Sunday, July 19, 2015

Serious like a good crying jag

Inveterate television watchers have been extolling the worth of cable drama for some time now, honoring the programming as solid evidence that television has entered a new Golden Age. It's a view I share in large part. There has been and continues to be so much interesting and artfully convened fiction and comedy spread  out along the cable channels that participating in a TV show carries the sort of prestige that had been the exclusive claim of movie work. Small wonder for the tremendous ground swell in quality, as movie producers, directors and writers, finding it more difficult to get serious dramatic films produced for theatrical release, approached premium cable stations like HBO and Showtime, along with FX and AMC on the non--premium side, to see if they could get their projects done. The rest, of course, is a changed industry, with new technologies, more viewing options , and more demand for original content. Not everything that has emerged in the vein of serious cable drama has been compelling, which was to be expected by anyone who knows the basic dialectical precept that "quantity changes quality". (Consult your Hegel, Marx and Engels for more elaboration, or browse this handy cheat sheet on the issue).
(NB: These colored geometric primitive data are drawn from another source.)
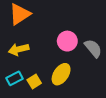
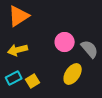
yellow ellipse: (61, 74) -> (73, 74), moved

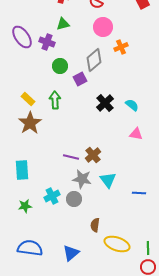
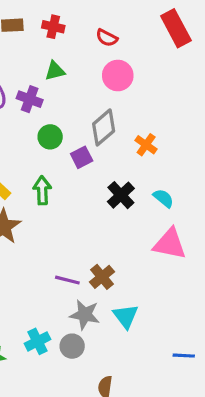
orange cross: (121, 47) -> (146, 145), moved, turned -32
pink triangle: (136, 134) -> (170, 244), size x1.6
blue line: (139, 193) -> (184, 356), moved

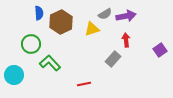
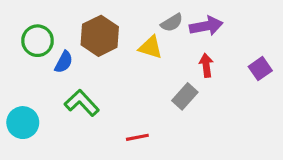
blue semicircle: (39, 13) -> (64, 62), moved, turned 32
yellow triangle: (92, 29) -> (151, 47), turned 35
green circle: (31, 44) -> (38, 41), moved
purple square: (160, 50) -> (260, 69), moved

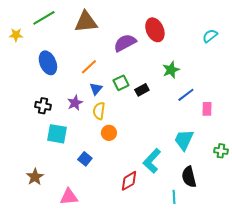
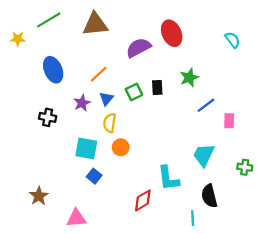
cyan semicircle: (210, 36) -> (233, 40), turned 91
black rectangle: (142, 90) -> (157, 87), moved, turned -64
purple star: (75, 103) -> (82, 103), moved
cyan square: (57, 134) -> (86, 148), moved
cyan L-shape: (152, 161) -> (168, 178), turned -50

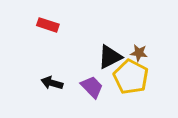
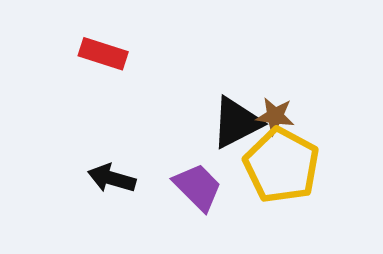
brown star: (139, 53) -> (275, 116), moved

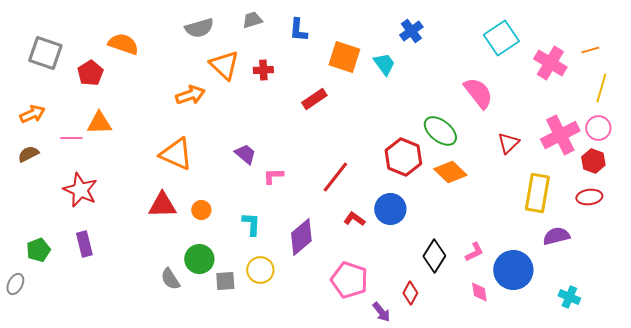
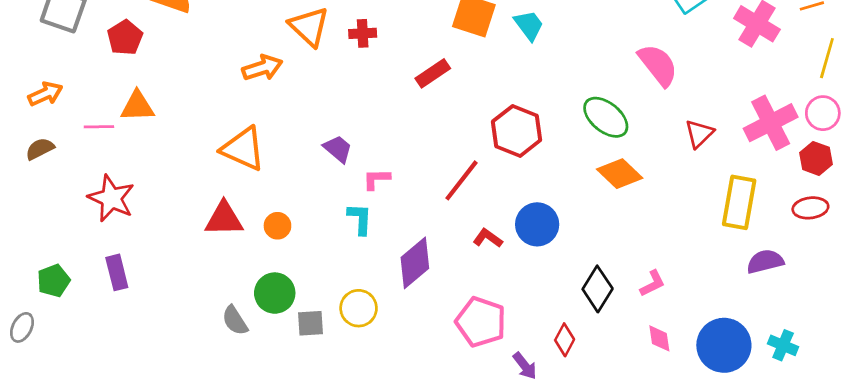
red hexagon: (403, 157) -> (517, 131), moved
cyan L-shape: (251, 224) -> (360, 219), moved
blue circle: (513, 270) -> (724, 345), moved

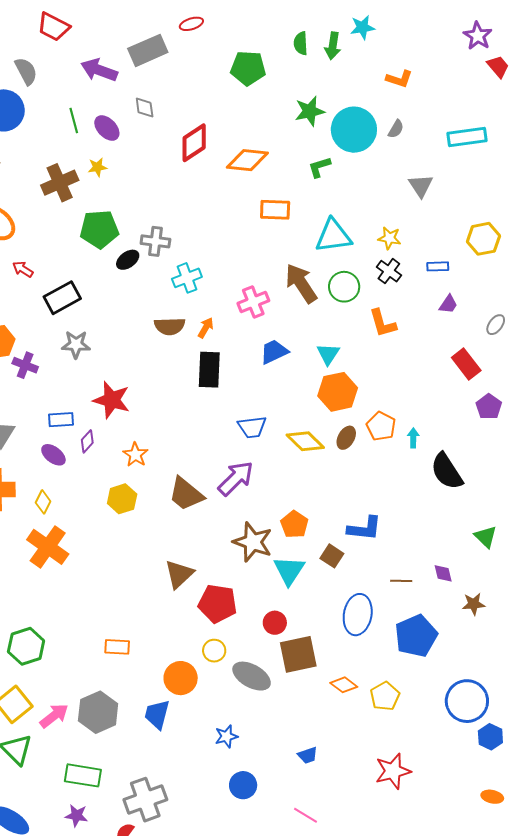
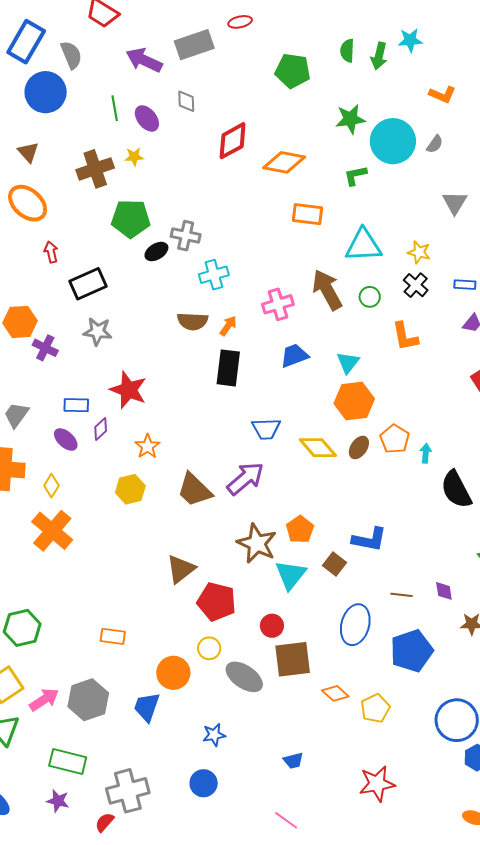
red arrow: (23, 269) -> (51, 252), turned 40
green circle: (344, 287) -> (370, 297), size x0.7
blue circle: (243, 785) -> (204, 783), moved

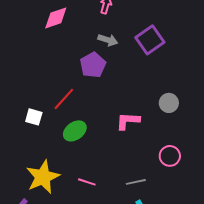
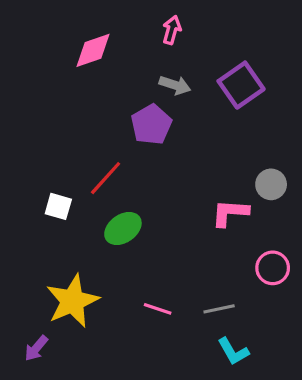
pink L-shape: (128, 121) -> (230, 213), moved
pink line: (87, 182) -> (158, 309), moved

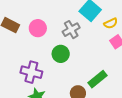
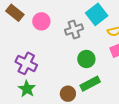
green circle: (61, 54) -> (86, 59), moved

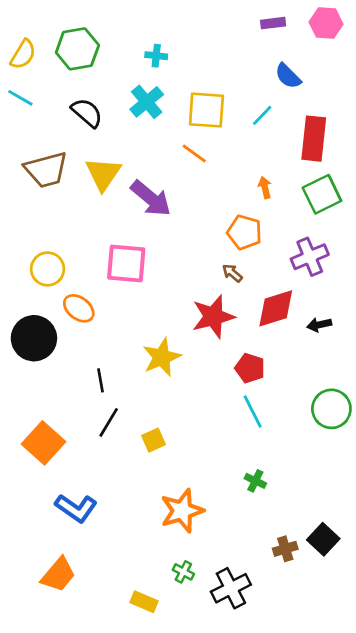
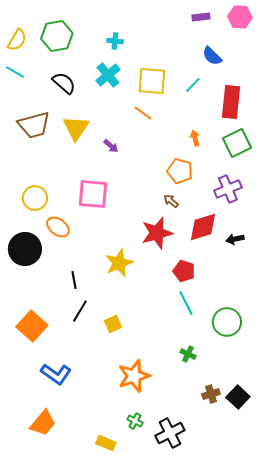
purple arrow: (151, 198) -> (111, 146), size x0.5
green circle: (331, 409) -> (227, 322), moved
brown cross: (285, 549) -> (211, 394), moved

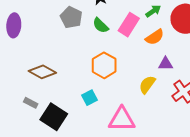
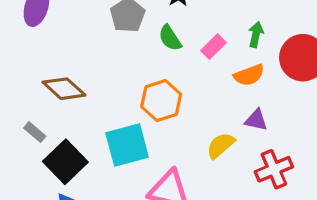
green arrow: (153, 11) -> (256, 34), turned -56
pink rectangle: (129, 25) -> (214, 47), size x0.7
cyan square: (89, 98) -> (127, 145), size x1.8

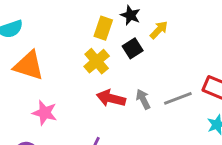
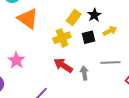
orange triangle: (29, 66) -> (28, 19), moved
gray line: (178, 98) -> (110, 62), moved

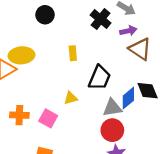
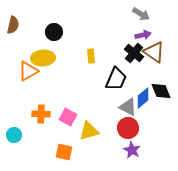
black circle: (45, 15) -> (54, 32), moved
black cross: (101, 19) -> (134, 53), moved
yellow triangle: (71, 98) -> (89, 131), moved, size x1.5
gray triangle: (112, 108) -> (128, 107), turned 36

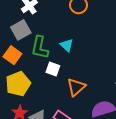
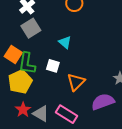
gray square: (21, 30) -> (31, 28), moved
green L-shape: (40, 48) -> (27, 63), moved

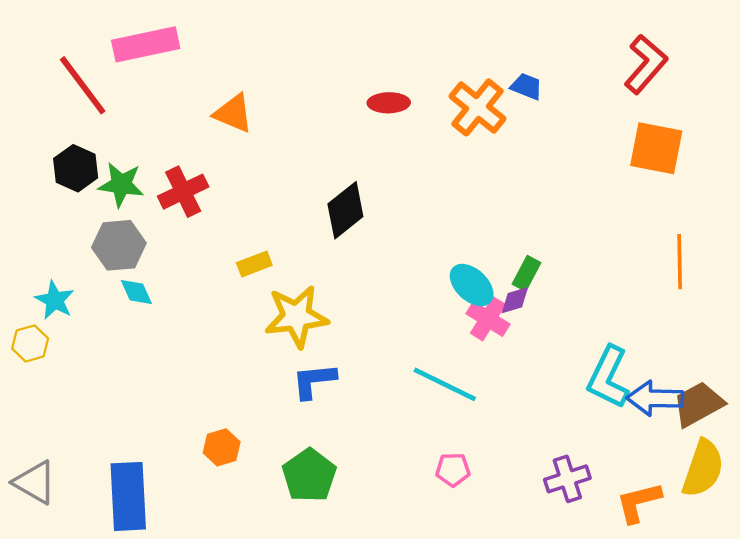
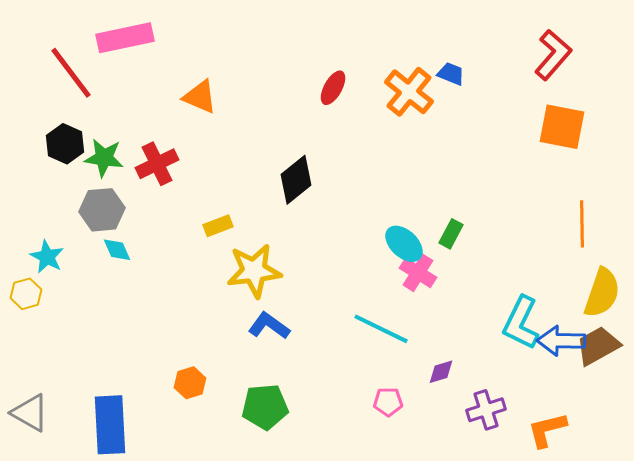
red ellipse: (389, 103) -> (333, 88), turned -60
purple diamond: (515, 300) -> (441, 372), moved
blue L-shape: (314, 381) -> (269, 326), turned 42
yellow semicircle: (703, 468) -> (602, 293), moved
green pentagon: (309, 475) -> (265, 407), turned 30

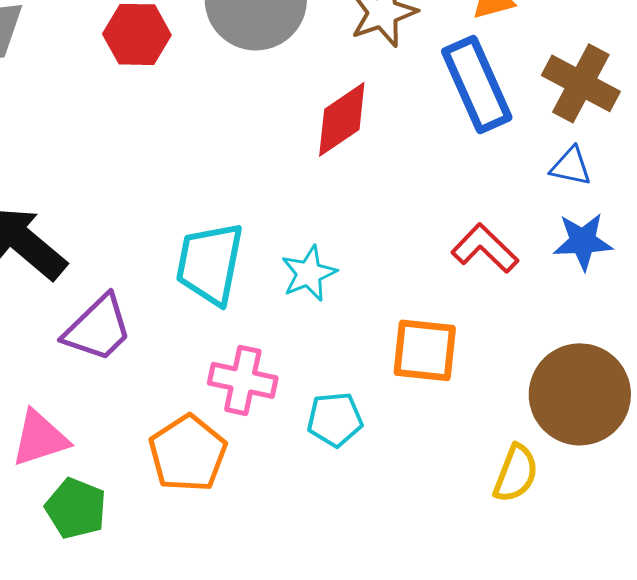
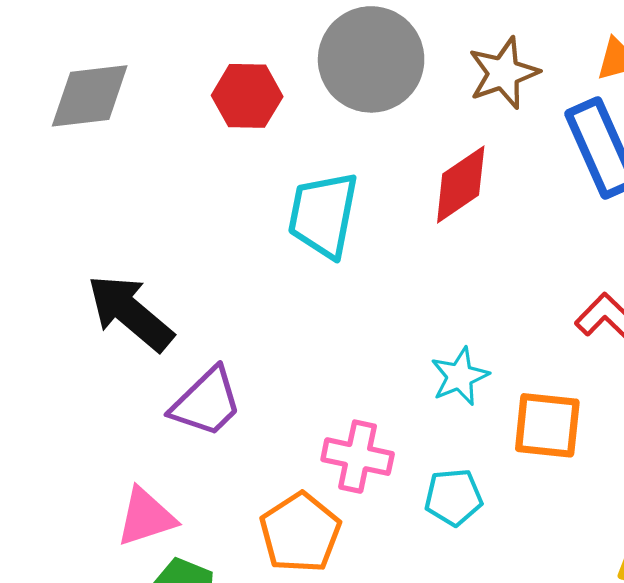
cyan trapezoid: (210, 263) -> (323, 215), moved
cyan star: (309, 273) -> (460, 376), moved

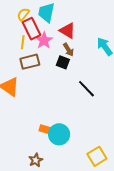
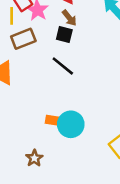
black line: (86, 89) -> (63, 66), moved
brown star: (36, 160) -> (34, 158), moved

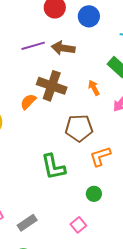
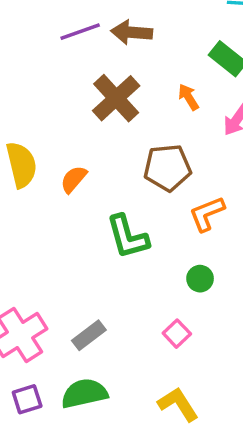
brown cross: (52, 86) -> (116, 98), turned 32
orange semicircle: (28, 102) -> (74, 179), moved

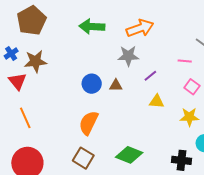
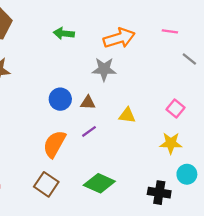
green arrow: (92, 27) -> (64, 33), size x0.7
pink line: (185, 61) -> (170, 31), moved
purple line: (150, 76) -> (89, 131), moved
yellow triangle: (157, 101) -> (127, 115), moved

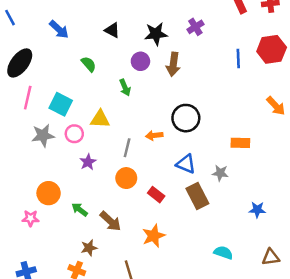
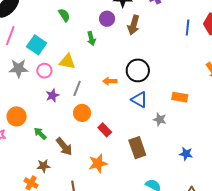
gray line: (127, 148) -> (77, 88), moved
blue triangle: (186, 164) -> (139, 100), moved
brown rectangle: (197, 196) -> (137, 148), moved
The upshot of that abstract dictum is that familiarity breeds contempt on the audience's part, who eventually become so saturated in the fundemental mechanisms of serialized drama that what was once fresh and refreshingly unexpected becomes cliched  and , further, lends itself to parody. Worse, the dramas parody themselves. That would be a sad state to find ourselves in, a sad state to return to, not much different than when the broadcast networks ruled the airwaves and ruined us with decades of shtick.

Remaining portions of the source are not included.